- Born: 1 January 1972 (age 54)
- Height: 162 cm (5 ft 4 in)
- Weight: 62 kg (137 lb; 9 st 11 lb)
- Position: Forward
- Shot: Right
- Played for: Harbin Ice Hockey
- National team: China
- Playing career: c. 1995–2005
- Medal record
Asian Winter Games
| Gold medal – first place | 1996 Harbin | Ice hockey |

= Ma Jinping =

Chinese ice hockey player and official (born 1972)

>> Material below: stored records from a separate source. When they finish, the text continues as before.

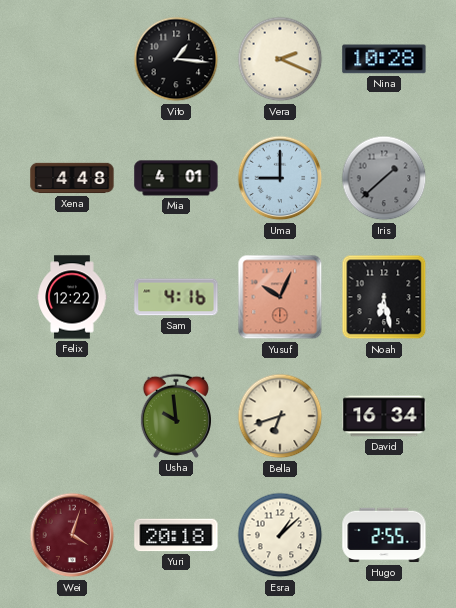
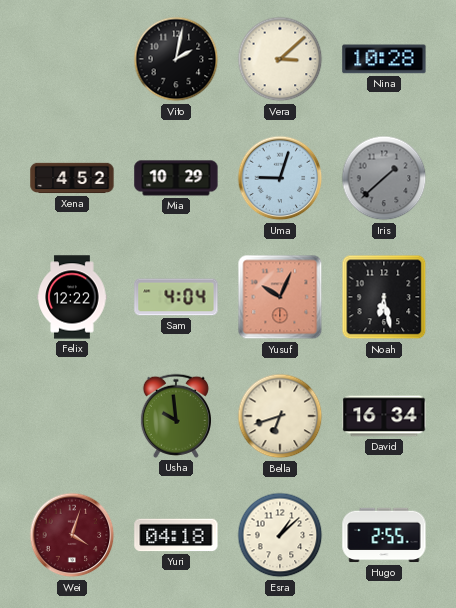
Vito: 1:16 -> 2:02
Vera: 2:19 -> 3:08
Xena: 4:48 -> 4:52
Mia: 4:01 -> 10:29
Uma: 9:00 -> 9:03
Sam: 4:16 -> 4:04
Yuri: 20:18 -> 04:18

Ma Jinping (马金萍; born 1 January 1972) is a Chinese retired ice hockey player and on-ice official. Best known having represented China in the inaugural women's ice hockey tournament at the 1998 Winter Olympics in Nagano, she also played for the Chinese national team at the IIHF Women's World Championships in 1997, 2004, and 2005, and won a gold medal in the women's ice hockey tournament at the 1996 Asian Winter Games in Harbin.

==Officiating career==
Since her retirement from the Chinese national team, Ma has served in the capacity of linesperson at various events sanctioned by the International Ice Hockey Federation (IIHF), including games in the 2012 IIHF U18 Women's World Championship Division I, the Olympic pre-qualification tournament for the 2014 Winter Olympics, and the women's ice hockey tournament at the National Winter Games of China in 2016.